Task instructions:
Restate all the lines below word for word, but omit the pictures.

-------

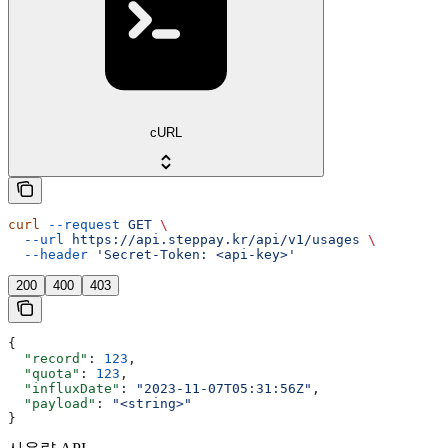
cURL
curl
 --request
 GET
 \
  --url
 https://api.steppay.kr/api/v1/usages
 \
  --header
 'Secret-Token: <api-key>'
200
400
403
{
  "record"
: 
123
,
  "quota"
: 
123
,
  "influxDate"
: 
"2023-11-07T05:31:56Z"
,
  "payload"
: 
"<string>"
}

-------

Answer:
cURL
curl
 --request
 GET
 \
  --url
 https://api.steppay.kr/api/v1/usages
 \
  --header
 'Secret-Token: <api-key>'
200
400
403
{
  "record"
: 
123
,
  "quota"
: 
123
,
  "influxDate"
: 
"2023-11-07T05:31:56Z"
,
  "payload"
: 
"<string>"
}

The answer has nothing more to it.